# Imports

In [None]:
%load_ext autoreload
%autoreload 2

In [None]:
import pdb, pickle, torch, random

import numpy as np
import holoviews as hv
import pandas as pd
import xarray as xr

from holoviews import opts
from holoviews.streams import Pipe, Buffer
from holoviews.operation.timeseries import rolling

from replay_buffer import ReplayBuffer
from maddpg_agent import MaddpgAgent
from trainer import Trainer

hv.extension('bokeh')

In [None]:
from unityagents import UnityEnvironment
env = UnityEnvironment(file_name="./Tennis.app")

# Load environment

In [None]:
# Get the default brain and reset env
brain_name = env.brain_names[0]
brain = env.brains[brain_name]
env_info = env.reset(train_mode=True)[brain_name]

# Number of agents 
num_agents = len(env_info.agents)
print(f"Number of agents: {num_agents}")

# Size of the global state/action space (across all agents)
actions = env_info.previous_vector_actions
states = env_info.vector_observations
global_state_space_size = states.flatten().shape[0]
global_action_space_size = actions.flatten().shape[0]
print(f"Global states: {global_state_space_size}")
print(f"Global actions: {global_action_space_size}")

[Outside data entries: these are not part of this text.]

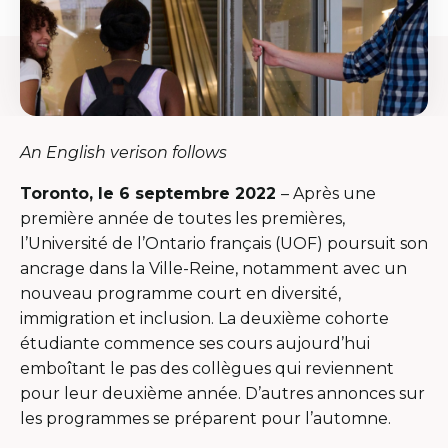
An English verison follows
Toronto, le 6 septembre 2022
– Après une
première année de toutes les premières,
l’Université de l’Ontario français (UOF) poursuit son
ancrage dans la Ville-Reine, notamment avec un
nouveau programme court en diversité,
immigration et inclusion. La deuxième cohorte
étudiante commence ses cours aujourd’hui
emboîtant le pas des collègues qui reviennent
pour leur deuxième année. D’autres annonces sur
les programmes se préparent pour l’automne.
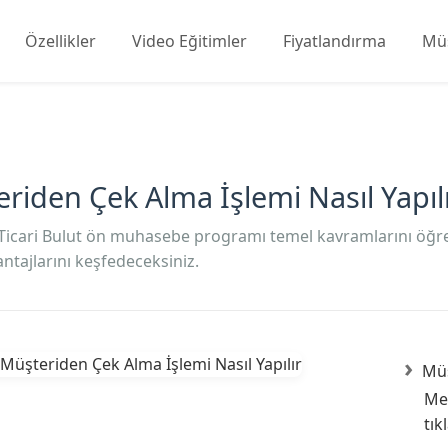
Özellikler
Video Eğitimler
Fiyatlandırma
Müş
riden Çek Alma İşlemi Nasıl Yapıl
Ticari Bulut ön muhasebe programı temel kavramlarını öğrene
ntajlarını keşfedeceksiniz.
Müş
Me
tık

# Size of the local state/action space (for each agent individually)
action_space_size = brain.vector_action_space_size
state_space_size = brain.num_stacked_vector_observations * brain.vector_observation_space_size
print(f"Local states: {state_space_size}")
print(f"Local actions: {action_space_size}")

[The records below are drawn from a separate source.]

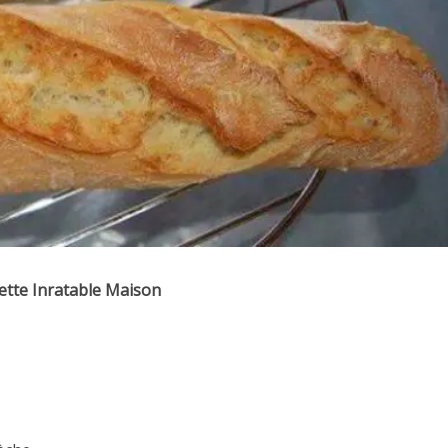
tte Inratable Maison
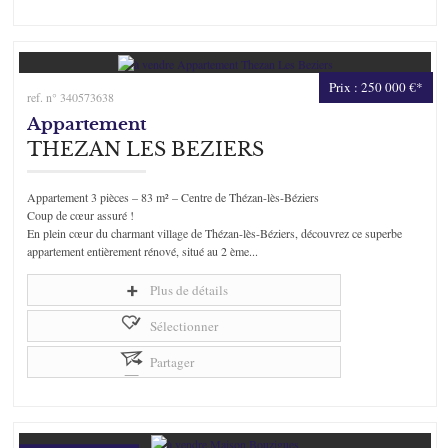
Prix : 250 000 €*
ref. n° 340573638
Appartement
THEZAN LES BEZIERS
Appartement 3 pièces – 83 m² – Centre de Thézan-lès-Béziers
Coup de cœur assuré !
En plein cœur du charmant village de Thézan-lès-Béziers, découvrez ce superbe
appartement entièrement rénové, situé au 2 ème...
Plus de détails
Sélectionner
Partager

# Examine the state space 
print('The state for the first agent looks like:', states[0])

# Create/load replay buffer

In [None]:
# Create the replay buffer
replay_buffer_size_max = int(1e6)
min_samples_required = 10000
replay_buffer = ReplayBuffer(max_size=replay_buffer_size_max, min_samples_required=min_samples_required)

In [None]:
# Save replay buffer
#pickle.dump( replay_buffer, open( "replay_buffer.pickle", "wb" ) )

In [None]:
# Load replay buffer
replay_buffer = pickle.load( open( "replay_buffer.pickle", "rb" ) )
print(f"Loaded replay buffer with {len(replay_buffer)} samples.")

# Train

### Create a new trainer

In [None]:
seed = 0
random.seed(seed)
torch.manual_seed(seed)
np.random.seed(seed)

trainer = Trainer(
    env = env,
    replay_buffer = replay_buffer,
    discount = 0.99,
    tau = 0.01,
    actor_lr = 1e-4,
    critic_lr = 3e-4
)

### Start/resume training sesion

In [None]:
# Boost the agent learn rate becuase we're using batch norm
trainer.agents[0].actor_lr  = 4 * 1e-4
trainer.agents[0].critic_lr = 4 * 3e-4

trainer.train(
    num_episodes = 20000,
    batch_size = 512,
    train_every_steps = 4,
    noise_level = 0.12,
    noise_decay = 0.9999,
    max_episode_length = 250,
    print_episodes = 10
)

# Analyse results

In [None]:
# Display returns
max_returns = trainer.get_max_returns()
raw_returns = hv.Curve(max_returns, 'Episode', 'Return').relabel('Single episode')
smooth_returns = rolling(hv.Curve(
    max_returns, 'Episode', 'Return'), rolling_window=100).relabel('100 episode average')
max_returns_curve = (raw_returns * smooth_returns).relabel('Max episode return')

# Display loss
average_loss = trainer.get_average_loss()
actor_loss = hv.Curve(average_loss[:,0], 'Training iteration', 'Loss').relabel('Actor')
critic_loss = hv.Curve(average_loss[:,1], 'Training iteration', 'Loss').relabel('Critic')
loss_curves = (actor_loss * critic_loss).relabel('Actor/critic loss')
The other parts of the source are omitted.